Obama and Libya: Scant Political Rewards

By Alexis Simendinger - August 24, 2011

President Obama was “gutsy” to order the capture and killing of Osama bin Laden in Pakistan, and “vindicated” after his “gamble” to back Libyan rebels who ousted Col. Moammar Gaddafi after 42 years of oppressive rule, according to praise from various commentators, including some of his sharpest critics. Yet, even the president’s least-debated achievements as head of state are unlikely to tip the political scales in November 2012 for the simple reason that the prosperity of families in, say, Tripoli, Iowa, outweighs Americans’ concern for rebel fighters in Tripoli, Libya.

Voters’ priorities are the U.S. economy and jobs, according to recent polling, not events in Libya, Iraq or even Afghanistan. Obama’s political future is tied to the American spring of 2012, not the Arab spring of 2011.

The White House isn’t counting on a bounce upward in new polls following this week’s events in Libya, and certainly not a six-point bounce like the one the president enjoyed in May after U.S. Special Forces and the CIA located and killed bin Laden. But the president’s political advisers suggest Obama can still get some reputational credit from voters for the exits of bin Laden and Gaddafi -- by becoming The Closer.

“It helps lock in and solidify the idea that he’s the guy who keeps us safe,” an unnamed senior administration official told The New York Times on Monday. “Reagan targeted Gaddafi; George W. Bush targeted bin Laden; Obama has done both.”

The president hasn’t yet made a direct case to voters that he’s the leader who keeps America safe in contrast with previous GOP presidents (or Republican presidential contenders). For one thing, such a boast is likely to fall flat; most Americans feel more threatened by ongoing domestic economic vulnerabilities than from terrorists and despots. And there’s another reality: enduring political boosts at home for accomplishments presidents deliver abroad have been dwindling since the Cold War, but the political hazards of international misadventures never go away.

By late Tuesday, with Gaddafi’s whereabouts unclear and Libya’s governance in limbo, few Americans could predict Libya’s next chapter.

That helps explain why Obama’s national security team made three points about Libya: first, that the president’s decision to involve the United States was right; second, that Obama is not responsible if anti-Gaddafi rebels prove to be wrong; and third, that the administration will not put U.S. troops into Libya. Administration officials eagerly saluted the president for his collaborating with NATO to force Gaddafi out of power, but they just as eagerly distanced the administration from expectations that violence and instability are now extinct in Libya.

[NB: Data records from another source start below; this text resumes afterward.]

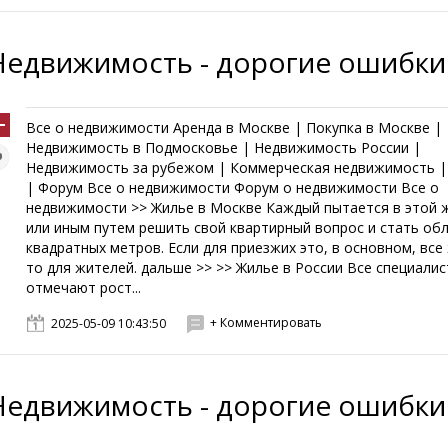
Недвижимость - дорогие ошибки
Все о недвижимости Аренда в Москве | Покупка в Москве |
Недвижимость в Подмосковье | Недвижимость России |
Недвижимость за рубежом | Коммерческая недвижимость |
| Форум Все о недвижимости Форум о недвижимости Все о
недвижимости >> Жилье в Москве Каждый пытается в этой 
или иным путем решить свой квартирный вопрос и стать об
квадратных метров. Если для приезжих это, в основном, все
то для жителей. дальше >> >> Жилье в России Все специали
отмечают рост...
+ Комментировать
2025-05-09 10:43:50
Недвижимость - дорогие ошибки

“I think it would be wise for us to be realistic in expecting there will be growing pains,” said Ambassador to the United Nations Susan Rice during a Tuesday interview with MSNBC. “There will be challenges within the opposition coalition as people from different parts of country who have fought on different fronts, as well as civil society and youth leaders and others come together and, we hope, unite around the program that the Transitional National Council has laid out for an inclusive transition process that respects the rule of law and allows the Libyan people to have the opportunity to choose their leaders and their future peacefully.”

Asked Monday about expectations for violence and chaos in Libya, a State Department representative who returned to the United States after days of discussions with rebel leaders in Benghazi offered few assurances. “I can't predict what's going to happen, but I can say that the people have tried to work through to minimize the potential,” Jeffrey Feltman, assistant secretary of state for near eastern affairs, told ABC News.

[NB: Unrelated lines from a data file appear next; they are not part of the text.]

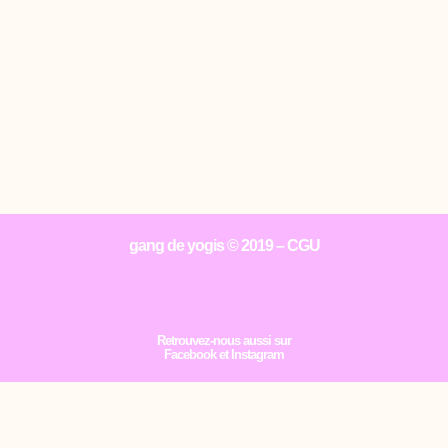
gang de yogis
© 2019 –
CGU
Retrouvez-nous aussi sur
Facebook
et
Instagram
Ton avenir ?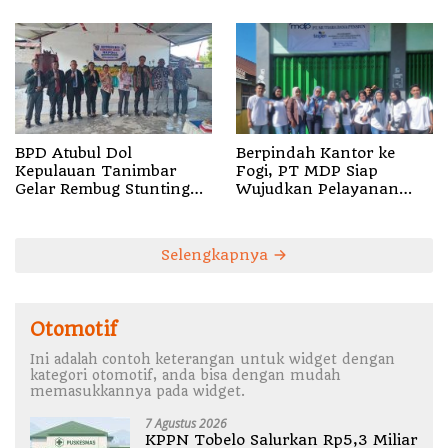
BPD Atubul Dol
Berpindah Kantor ke
Kepulauan Tanimbar
Fogi, PT MDP Siap
Gelar Rembug Stunting
Wujudkan Pelayanan
TA 2026
Nyata bagi Pensiun di
Sula
Selengkapnya
Otomotif
Ini adalah contoh keterangan untuk widget dengan
kategori otomotif, anda bisa dengan mudah
memasukkannya pada widget.
7 Agustus 2026
KPPN Tobelo Salurkan Rp5,3 Miliar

If “success” is difficult to pin down in the wake of Gaddafi’s exodus, Obama’s attendant domestic political losses may prove minor because Americans don’t identify Libya as among the top concerns facing the country, said Andrew Kohut, director of the Pew Research Center for the People and the Press.

“I don’t think this is going to be much of an issue with President Obama,” he told RCP on Tuesday. “People don’t see the United States as highly involved. They see this as NATO.”

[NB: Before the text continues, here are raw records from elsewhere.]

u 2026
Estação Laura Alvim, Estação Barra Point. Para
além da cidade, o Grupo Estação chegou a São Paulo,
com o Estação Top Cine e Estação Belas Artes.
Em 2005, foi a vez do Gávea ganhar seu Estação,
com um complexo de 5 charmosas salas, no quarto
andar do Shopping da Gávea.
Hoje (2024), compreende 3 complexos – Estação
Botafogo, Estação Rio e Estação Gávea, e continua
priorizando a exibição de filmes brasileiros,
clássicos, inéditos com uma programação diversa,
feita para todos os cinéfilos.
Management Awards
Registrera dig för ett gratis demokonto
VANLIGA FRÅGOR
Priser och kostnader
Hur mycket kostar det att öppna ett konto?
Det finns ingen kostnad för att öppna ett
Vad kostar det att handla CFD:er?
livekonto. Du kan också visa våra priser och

Earlier this summer, polling found a decline in the number of Americans who said they backed U.S. involvement (undertaken with other countries) to enforce international sanctions against Libya. An operation in March to end Gaddafi’s reign in Tripoli was taking longer than the administration envisioned, and the public heard lawmakers objecting to military involvement without approval from Congress. The president responded that he did not need congressional approval because unmanned drones rather than U.S. troops were being used.

Gallup reported that the percent of Americans who said they approved “of the current U.S. military actions in Libya” dropped eight points over three months, from 47 percent in mid-March to 39 percent in mid-June.